What you will do ::
Go through the data and retrieve each line that includes the string "товары".

** Materials provided follows **

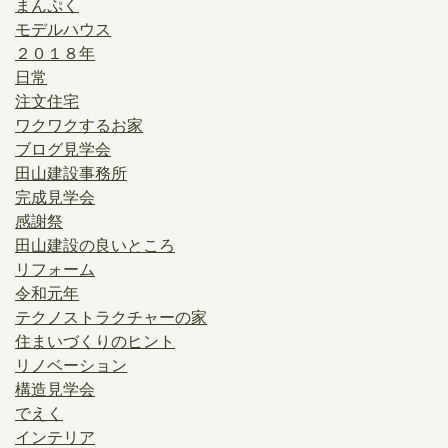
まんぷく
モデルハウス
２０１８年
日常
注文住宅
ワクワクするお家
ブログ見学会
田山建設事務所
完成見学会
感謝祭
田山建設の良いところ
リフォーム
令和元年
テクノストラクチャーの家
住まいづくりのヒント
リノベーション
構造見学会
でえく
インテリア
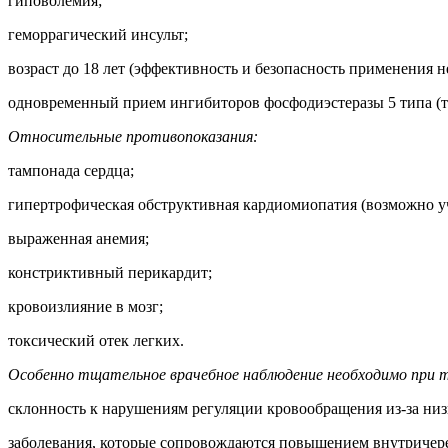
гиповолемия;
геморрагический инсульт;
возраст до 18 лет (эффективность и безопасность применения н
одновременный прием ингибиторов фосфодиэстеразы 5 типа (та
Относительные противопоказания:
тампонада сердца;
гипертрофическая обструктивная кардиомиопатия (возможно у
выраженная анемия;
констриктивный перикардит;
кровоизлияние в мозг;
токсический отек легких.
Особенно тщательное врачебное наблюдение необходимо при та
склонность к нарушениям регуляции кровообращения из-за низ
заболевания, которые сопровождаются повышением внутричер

** End of Materials provided **
** Materials provided follows **

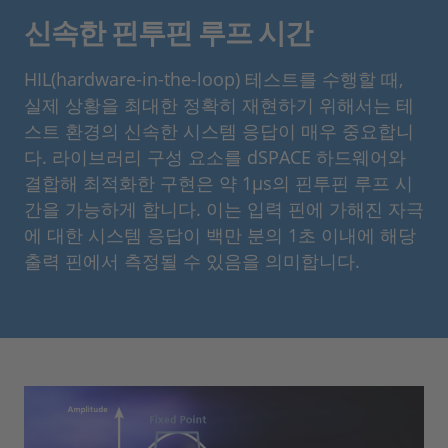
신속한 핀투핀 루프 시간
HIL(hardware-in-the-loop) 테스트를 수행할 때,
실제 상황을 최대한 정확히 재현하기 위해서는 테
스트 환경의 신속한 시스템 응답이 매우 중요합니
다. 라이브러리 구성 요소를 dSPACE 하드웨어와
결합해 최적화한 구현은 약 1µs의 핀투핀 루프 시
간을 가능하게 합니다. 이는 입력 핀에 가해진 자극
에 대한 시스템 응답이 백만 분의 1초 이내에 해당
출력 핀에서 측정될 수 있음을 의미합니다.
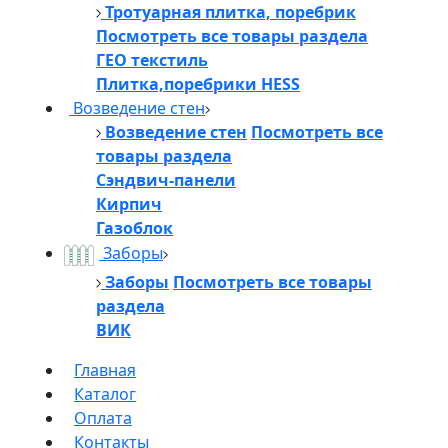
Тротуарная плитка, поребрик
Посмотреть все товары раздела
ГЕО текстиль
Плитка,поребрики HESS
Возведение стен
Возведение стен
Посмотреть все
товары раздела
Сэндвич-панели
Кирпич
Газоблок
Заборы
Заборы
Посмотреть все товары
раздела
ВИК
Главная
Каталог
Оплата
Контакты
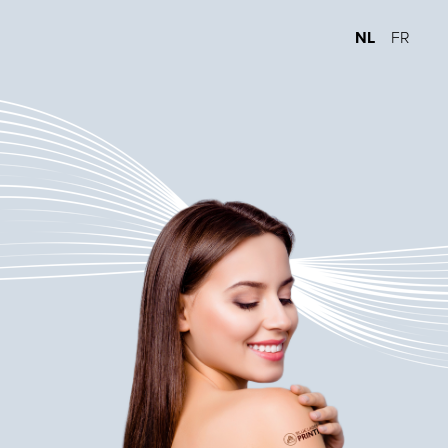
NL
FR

** End of Materials provided **

Output for this task ::
Посмотреть все товары раздела
товары раздела
Посмотреть все товары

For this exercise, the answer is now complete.